> **Problem requirements**: Copy out the full data exactly as given; pictures should not be included.

> **Transcribed page contents**:
####################
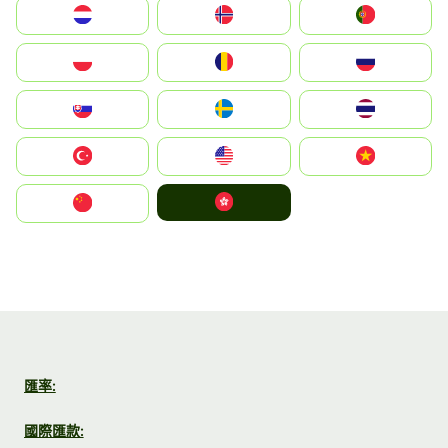
Nederland
Norge
Portugal
Polska
România
Россия
Slovensko
Ruoŧŧa
ไทย
Türkiye
United States
Vietnam
中國香港特別行政區
中国
匯率:
國際匯款:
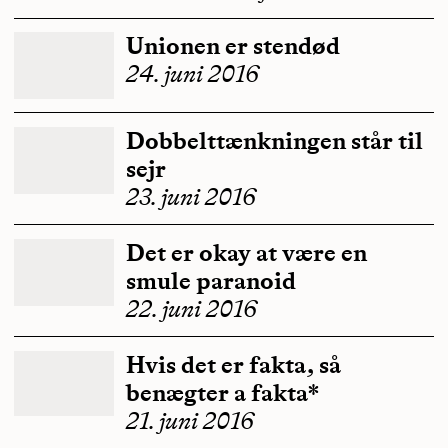
Unionen er stendød
24. juni 2016
Dobbelttænkningen står til
sejr
23. juni 2016
Det er okay at være en
smule paranoid
22. juni 2016
Hvis det er fakta, så
benægter a fakta*
21. juni 2016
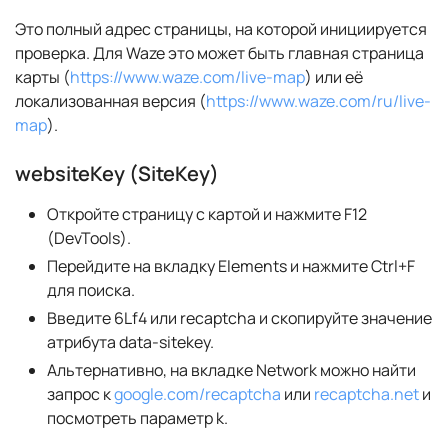
Это полный адрес страницы, на которой инициируется
проверка. Для Waze это может быть главная страница
карты (
https://www.waze.com/live-map
) или её
локализованная версия (
https://www.waze.com/ru/live-
map
).
websiteKey (SiteKey)
Откройте страницу с картой и нажмите F12
(DevTools).
Перейдите на вкладку Elements и нажмите Ctrl+F
для поиска.
Введите 6Lf4 или recaptcha и скопируйте значение
атрибута data-sitekey.
Альтернативно, на вкладке Network можно найти
запрос к
google.com/recaptcha
или
recaptcha.net
и
посмотреть параметр k.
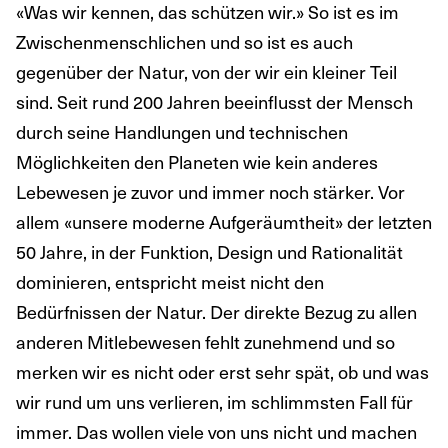
«Was wir kennen, das schützen wir.» So ist es im
Zwischenmenschlichen und so ist es auch
gegenüber der Natur, von der wir ein kleiner Teil
sind. Seit rund 200 Jahren beeinflusst der Mensch
durch seine Handlungen und technischen
Möglichkeiten den Planeten wie kein anderes
Lebewesen je zuvor und immer noch stärker. Vor
allem «unsere moderne Aufgeräumtheit» der letzten
50 Jahre, in der Funktion, Design und Rationalität
dominieren, entspricht meist nicht den
Bedürfnissen der Natur. Der direkte Bezug zu allen
anderen Mitlebewesen fehlt zunehmend und so
merken wir es nicht oder erst sehr spät, ob und was
wir rund um uns verlieren, im schlimmsten Fall für
immer. Das wollen viele von uns nicht und machen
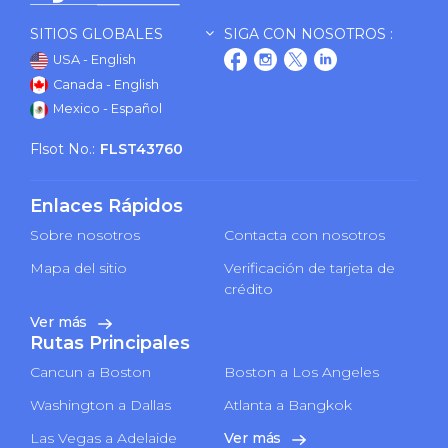
SITIOS GLOBALES
SIGA CON NOSOTROS :
USA - English
Canada - English
Mexico - Español
Flsot No.:
FLST43760
Enlaces Rápidos
Sobre nosotros
Contacta con nosotros
Mapa del sitio
Verificación de tarjeta de
crédito
Ver más
Rutas Principales
Cancun a Boston
Boston a Los Angeles
Washington a Dallas
Atlanta a Bangkok
Las Vegas a Adelaide
Ver más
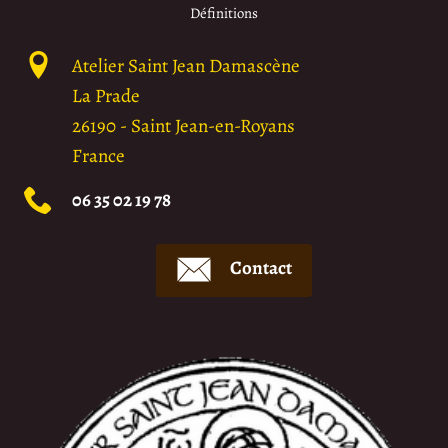
Définitions
Atelier Saint Jean Damascène
La Prade
26190
-
Saint Jean-en-Royans
France
06 35 02 19 78
Contact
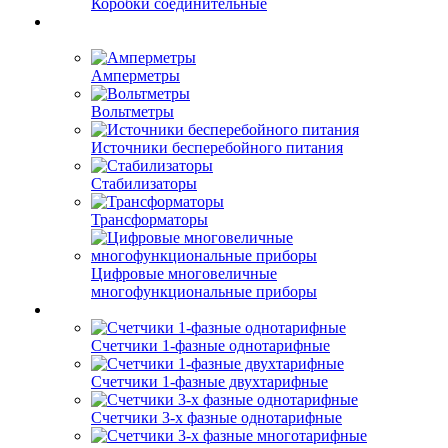
Коробки соединительные
Амперметры
Вольтметры
Источники бесперебойного питания
Стабилизаторы
Трансформаторы
Цифровые многовеличные
многофункциональные приборы
Счетчики 1-фазные однотарифные
Счетчики 1-фазные двухтарифные
Счетчики 3-х фазные однотарифные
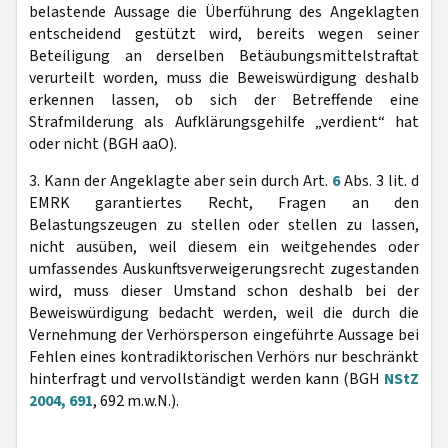
belastende Aussage die Überführung des Angeklagten
entscheidend gestützt wird, bereits wegen seiner
Beteiligung an derselben Betäubungsmittelstraftat
verurteilt worden, muss die Beweiswürdigung deshalb
erkennen lassen, ob sich der Betreffende eine
Strafmilderung als Aufklärungsgehilfe „verdient“ hat
oder nicht (BGH aaO).
3. Kann der Angeklagte aber sein durch Art.
6
Abs. 3 lit. d
EMRK garantiertes Recht, Fragen an den
Belastungszeugen zu stellen oder stellen zu lassen,
nicht ausüben, weil diesem ein weitgehendes oder
umfassendes Auskunftsverweigerungsrecht zugestanden
wird, muss dieser Umstand schon deshalb bei der
Beweiswürdigung bedacht werden, weil die durch die
Vernehmung der Verhörsperson eingeführte Aussage bei
Fehlen eines kontradiktorischen Verhörs nur beschränkt
hinterfragt und vervollständigt werden kann (BGH
NStZ
2004, 691
, 692 m.w.N.).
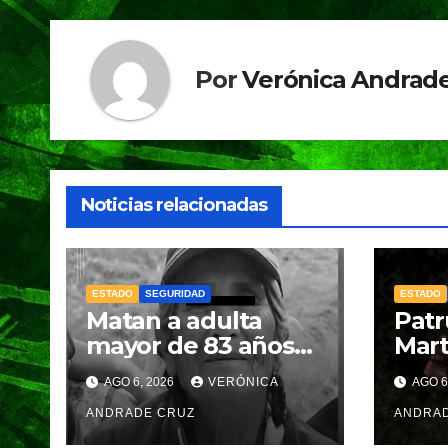
k
Por
Verónica Andrade
Noticias relacionadas
ESTADO
SEGURIDAD
ESTADO
Matan a adulta
Patr
mayor de 83 años
Mart
durante asalto en
cae 
AGO 6, 2026
VERÓNICA
AGO 6
Amozoc
deja
ANDRADE CRUZ
lesi
ANDRA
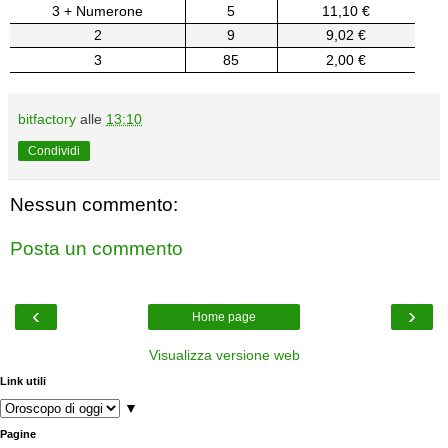
3 + Numerone
5
11,10 €
2
9
9,02 €
3
85
2,00 €
bitfactory
alle
13:10
Condividi
Nessun commento:
Posta un commento
‹
›
Home page
Visualizza versione web
Link utili
▼
Pagine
####################
> **Answer**:
Nederland
Norge
Portugal
Polska
România
Россия
Slovensko
Ruoŧŧa
ไทย
Türkiye
United States
Vietnam
中國香港特別行政區
中国
匯率:
國際匯款:
Unionen er stendød
24. juni 2016
Dobbelttænkningen står til
sejr
23. juni 2016
Det er okay at være en
smule paranoid
22. juni 2016
Hvis det er fakta, så
benægter a fakta*
21. juni 2016
Это полный адрес страницы, на которой инициируется
проверка. Для Waze это может быть главная страница
карты (
https://www.waze.com/live-map
) или её
локализованная версия (
https://www.waze.com/ru/live-
map
).
websiteKey (SiteKey)
Откройте страницу с картой и нажмите F12
(DevTools).
Перейдите на вкладку Elements и нажмите Ctrl+F
для поиска.
Введите 6Lf4 или recaptcha и скопируйте значение
атрибута data-sitekey.
Альтернативно, на вкладке Network можно найти
запрос к
google.com/recaptcha
или
recaptcha.net
и
посмотреть параметр k.
«Was wir kennen, das schützen wir.» So ist es im
Zwischenmenschlichen und so ist es auch
gegenüber der Natur, von der wir ein kleiner Teil
sind. Seit rund 200 Jahren beeinflusst der Mensch
durch seine Handlungen und technischen
Möglichkeiten den Planeten wie kein anderes
Lebewesen je zuvor und immer noch stärker. Vor
allem «unsere moderne Aufgeräumtheit» der letzten
50 Jahre, in der Funktion, Design und Rationalität
dominieren, entspricht meist nicht den
Bedürfnissen der Natur. Der direkte Bezug zu allen
anderen Mitlebewesen fehlt zunehmend und so
merken wir es nicht oder erst sehr spät, ob und was
wir rund um uns verlieren, im schlimmsten Fall für
immer. Das wollen viele von uns nicht und machen
SITIOS GLOBALES
SIGA CON NOSOTROS :
USA - English
Canada - English
Mexico - Español
Flsot No.:
FLST43760
Enlaces Rápidos
Sobre nosotros
Contacta con nosotros
Mapa del sitio
Verificación de tarjeta de
crédito
Ver más
Rutas Principales
Cancun a Boston
Boston a Los Angeles
Washington a Dallas
Atlanta a Bangkok
Las Vegas a Adelaide
Ver más
Définitions
Atelier Saint Jean Damascène
La Prade
26190
-
Saint Jean-en-Royans
France
06 35 02 19 78
Contact
Коробки соединительные
Амперметры
Вольтметры
Источники бесперебойного питания
Стабилизаторы
Трансформаторы
Цифровые многовеличные
многофункциональные приборы
Счетчики 1-фазные однотарифные
Счетчики 1-фазные двухтарифные
Счетчики 3-х фазные однотарифные
belastende Aussage die Überführung des Angeklagten
entscheidend gestützt wird, bereits wegen seiner
Beteiligung an derselben Betäubungsmittelstraftat
verurteilt worden, muss die Beweiswürdigung deshalb
erkennen lassen, ob sich der Betreffende eine
Strafmilderung als Aufklärungsgehilfe „verdient“ hat
oder nicht (BGH aaO).
3. Kann der Angeklagte aber sein durch Art.
6
Abs. 3 lit. d
EMRK garantiertes Recht, Fragen an den
Belastungszeugen zu stellen oder stellen zu lassen,
nicht ausüben, weil diesem ein weitgehendes oder
umfassendes Auskunftsverweigerungsrecht zugestanden
wird, muss dieser Umstand schon deshalb bei der
Beweiswürdigung bedacht werden, weil die durch die
Vernehmung der Verhörsperson eingeführte Aussage bei
Fehlen eines kontradiktorischen Verhörs nur beschränkt
hinterfragt und vervollständigt werden kann (BGH
NStZ
2004, 691
, 692 m.w.N.).
k
Por
Verónica Andrade
Noticias relacionadas
ESTADO
SEGURIDAD
ESTADO
Matan a adulta
Patr
mayor de 83 años
Mart
durante asalto en
cae 
AGO 6, 2026
VERÓNICA
AGO 6
Amozoc
deja
ANDRADE CRUZ
lesi
ANDRA
3 + Numerone
5
11,10 €
2
9
9,02 €
3
85
2,00 €
bitfactory
alle
13:10
Condividi
Nessun commento:
Posta un commento
‹
›
Home page
Visualizza versione web
Link utili
▼
Pagine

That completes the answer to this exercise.